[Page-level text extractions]
"""

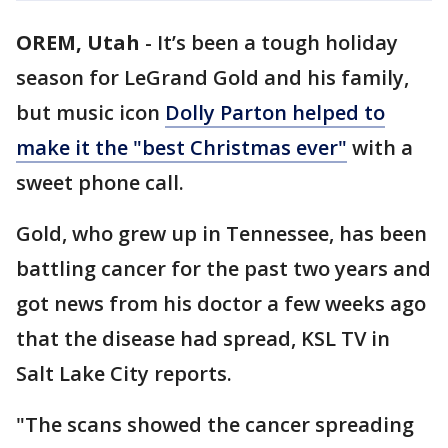
OREM, Utah
-
It’s been a tough holiday
season for LeGrand Gold and his family,
but music icon
Dolly Parton helped to
make it the "best Christmas ever"
with a
sweet phone call.
Gold, who grew up in Tennessee, has been
battling cancer for the past two years and
got news from his doctor a few weeks ago
that the disease had spread, KSL TV in
Salt Lake City reports.
"The scans showed the cancer spreading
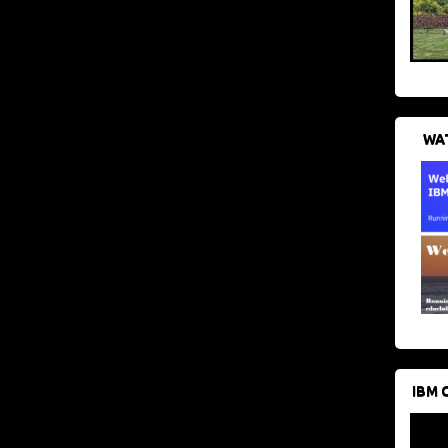
WAT
IBM 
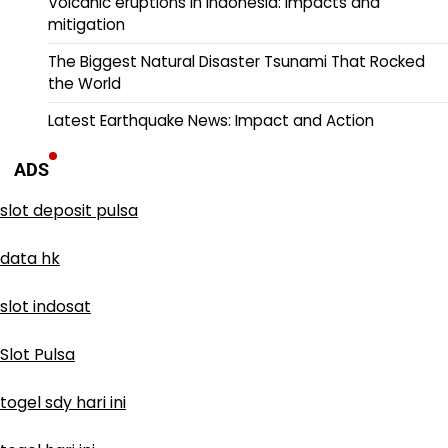
Volcanic eruptions in Indonesia: impacts and
mitigation
The Biggest Natural Disaster Tsunami That Rocked
the World
Latest Earthquake News: Impact and Action
ADS
slot deposit pulsa
data hk
slot indosat
Slot Pulsa
togel sdy hari ini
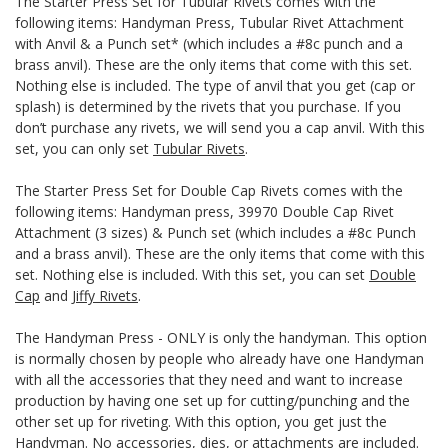
The Starter Press Set for Tubular Rivets comes with the
following items: Handyman Press, Tubular Rivet Attachment
with Anvil & a Punch set* (which includes a #8c punch and a
brass anvil). These are the only items that come with this set.
Nothing else is included. The type of anvil that you get (cap or
splash) is determined by the rivets that you purchase. If you
don’t purchase any rivets, we will send you a cap anvil. With this
set, you can only set
Tubular Rivets
.
The Starter Press Set for Double Cap Rivets comes with the
following items: Handyman press, 39970 Double Cap Rivet
Attachment (3 sizes) & Punch set (which includes a #8c Punch
and a brass anvil). These are the only items that come with this
set. Nothing else is included. With this set, you can set
Double
Cap
and
Jiffy Rivets
.
The Handyman Press - ONLY is only the handyman. This option
is normally chosen by people who already have one Handyman
with all the accessories that they need and want to increase
production by having one set up for cutting/punching and the
other set up for riveting. With this option, you get just the
Handyman. No accessories, dies, or attachments are included.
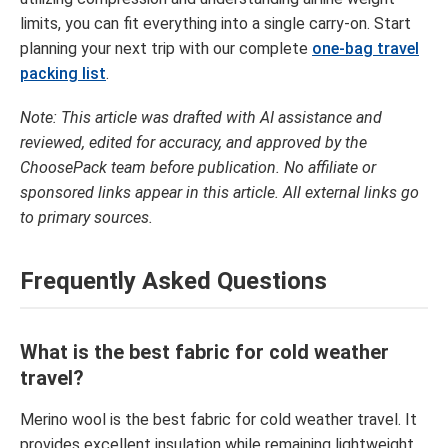
limits, you can fit everything into a single carry-on. Start
planning your next trip with our complete
one-bag travel
packing list
.
Note: This article was drafted with AI assistance and
reviewed, edited for accuracy, and approved by the
ChoosePack team before publication. No affiliate or
sponsored links appear in this article. All external links go
to primary sources.
Frequently Asked Questions
What is the best fabric for cold weather
travel?
Merino wool is the best fabric for cold weather travel. It
provides excellent insulation while remaining lightweight.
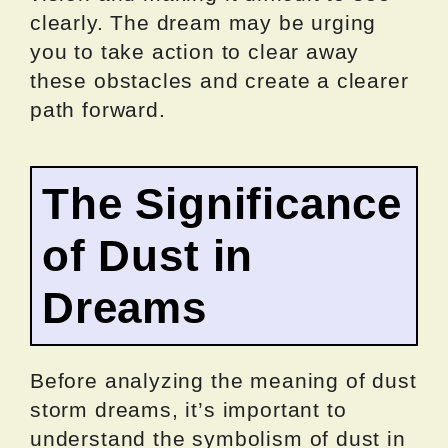
clearly. The dream may be urging
you to take action to clear away
these obstacles and create a clearer
path forward.
The Significance
of Dust in
Dreams
Before analyzing the meaning of dust
storm dreams, it’s important to
understand the symbolism of dust in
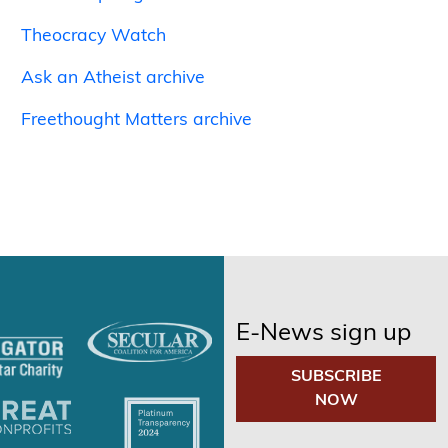
Theocracy Watch
Ask an Atheist archive
Freethought Matters archive
E-News sign up
SUBSCRIBE
NOW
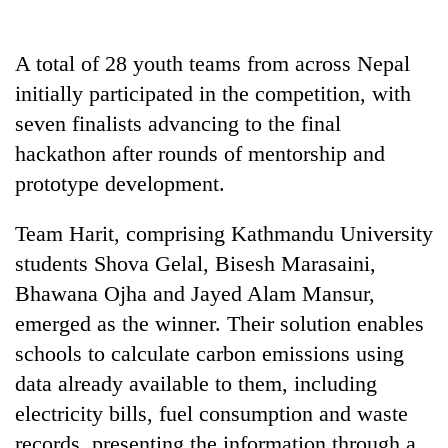
A total of 28 youth teams from across Nepal
initially participated in the competition, with
seven finalists advancing to the final
hackathon after rounds of mentorship and
prototype development.
Team Harit, comprising Kathmandu University
students Shova Gelal, Bisesh Marasaini,
Bhawana Ojha and Jayed Alam Mansur,
emerged as the winner. Their solution enables
schools to calculate carbon emissions using
data already available to them, including
electricity bills, fuel consumption and waste
records, presenting the information through a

"""

Problem details:
Scan the records above for the string "Starter", then report every line that contains it.

Answer section:
The Starter Press Set for Tubular Rivets comes with the
The Starter Press Set for Double Cap Rivets comes with the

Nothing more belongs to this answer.